> _Task item_:
The result should be a word-for-word retyping of the entries below, free of pictures.

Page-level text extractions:
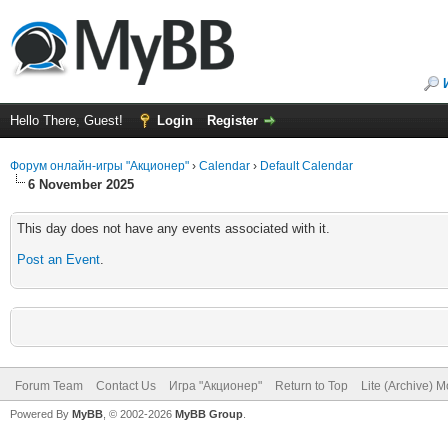
Hello There, Guest!
Login
Register
Форум онлайн-игры "Акционер"
›
Calendar
›
Default Calendar
6 November 2025
This day does not have any events associated with it.
Post an Event
.
Forum Team
Contact Us
Игра "Акционер"
Return to Top
Lite (Archive) 
Powered By
MyBB
, © 2002-2026
MyBB Group
.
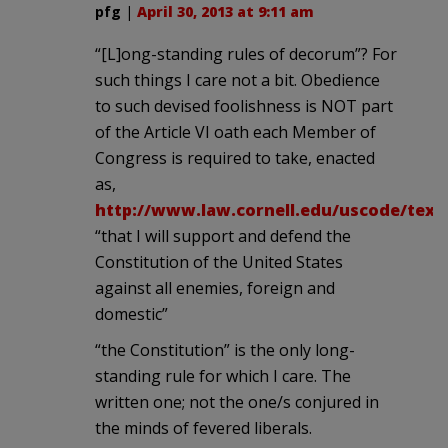
pfg
|
April 30, 2013 at 9:11 am
“[L]ong-standing rules of decorum”? For
such things I care not a bit. Obedience
to such devised foolishness is NOT part
of the Article VI oath each Member of
Congress is required to take, enacted
as,
http://www.law.cornell.edu/uscode/text/
“that I will support and defend the
Constitution of the United States
against all enemies, foreign and
domestic”
“the Constitution” is the only long-
standing rule for which I care. The
written one; not the one/s conjured in
the minds of fevered liberals.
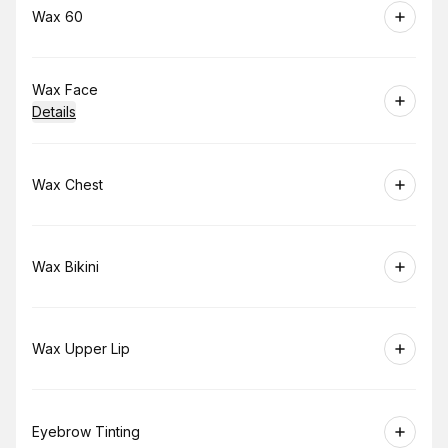
Book
Wax 60
Book
Wax Face
Details
Book
Wax Chest
Book
Wax Bikini
Book
Wax Upper Lip
Book
Eyebrow Tinting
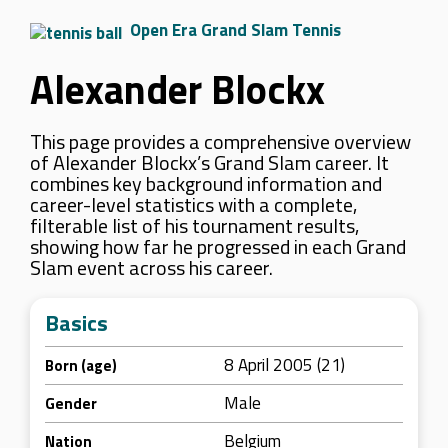
Open Era Grand Slam Tennis
Alexander Blockx
This page provides a comprehensive overview
of Alexander Blockx’s Grand Slam career. It
combines key background information and
career-level statistics with a complete,
filterable list of his tournament results,
showing how far he progressed in each Grand
Slam event across his career.
Basics
8 April 2005 (21)
Born (age)
Male
Gender
Belgium
Nation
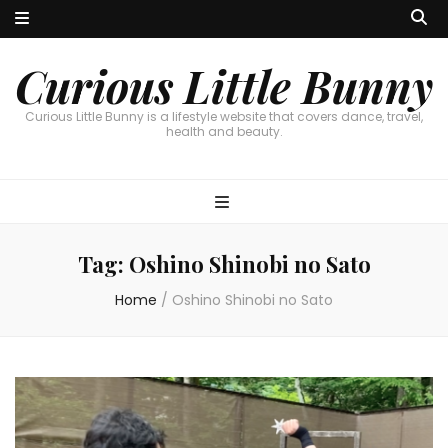
Curious Little Bunny
Curious Little Bunny is a lifestyle website that covers dance, travel,
health and beauty.
Tag:
Oshino Shinobi no Sato
Home
/
Oshino Shinobi no Sato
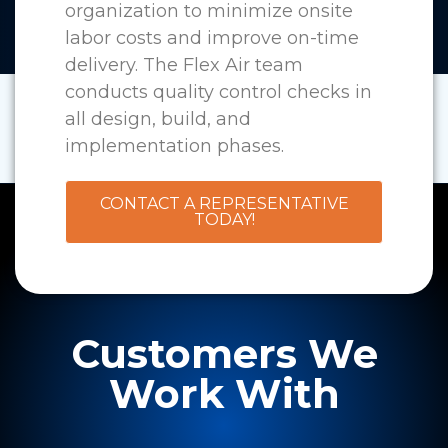
organization to minimize onsite
labor costs and improve on-time
delivery. The Flex Air team
conducts quality control checks in
all design, build, and
implementation phases.
CONTACT A REPRESENTATIVE
TODAY!
Customers We
Work With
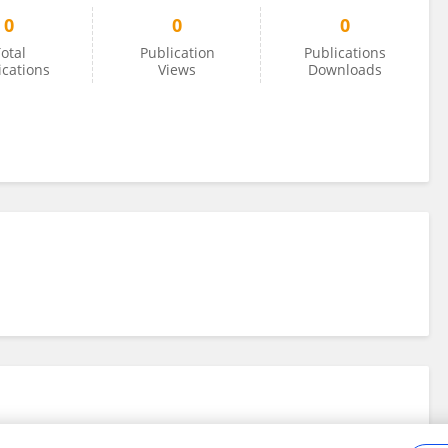
0
0
0
otal
Publication
Publications
ications
Views
Downloads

> _Solved problem_:
Hello There, Guest!
Login
Register
Форум онлайн-игры "Акционер"
›
Calendar
›
Default Calendar
6 November 2025
This day does not have any events associated with it.
Post an Event
.
Forum Team
Contact Us
Игра "Акционер"
Return to Top
Lite (Archive) 
Powered By
MyBB
, © 2002-2026
MyBB Group
.
pfg
|
April 30, 2013 at 9:11 am
“[L]ong-standing rules of decorum”? For
such things I care not a bit. Obedience
to such devised foolishness is NOT part
of the Article VI oath each Member of
Congress is required to take, enacted
as,
http://www.law.cornell.edu/uscode/text/
“that I will support and defend the
Constitution of the United States
against all enemies, foreign and
domestic”
“the Constitution” is the only long-
standing rule for which I care. The
written one; not the one/s conjured in
the minds of fevered liberals.
Book
Wax 60
Book
Wax Face
Details
Book
Wax Chest
Book
Wax Bikini
Book
Wax Upper Lip
Book
Eyebrow Tinting
Open Era Grand Slam Tennis
Alexander Blockx
This page provides a comprehensive overview
of Alexander Blockx’s Grand Slam career. It
combines key background information and
career-level statistics with a complete,
filterable list of his tournament results,
showing how far he progressed in each Grand
Slam event across his career.
Basics
8 April 2005 (21)
Born (age)
Male
Gender
Belgium
Nation
Curious Little Bunny
Curious Little Bunny is a lifestyle website that covers dance, travel,
health and beauty.
Tag:
Oshino Shinobi no Sato
Home
/
Oshino Shinobi no Sato
organization to minimize onsite
labor costs and improve on-time
delivery. The Flex Air team
conducts quality control checks in
all design, build, and
implementation phases.
CONTACT A REPRESENTATIVE
TODAY!
Customers We
Work With
0
0
0
otal
Publication
Publications
ications
Views
Downloads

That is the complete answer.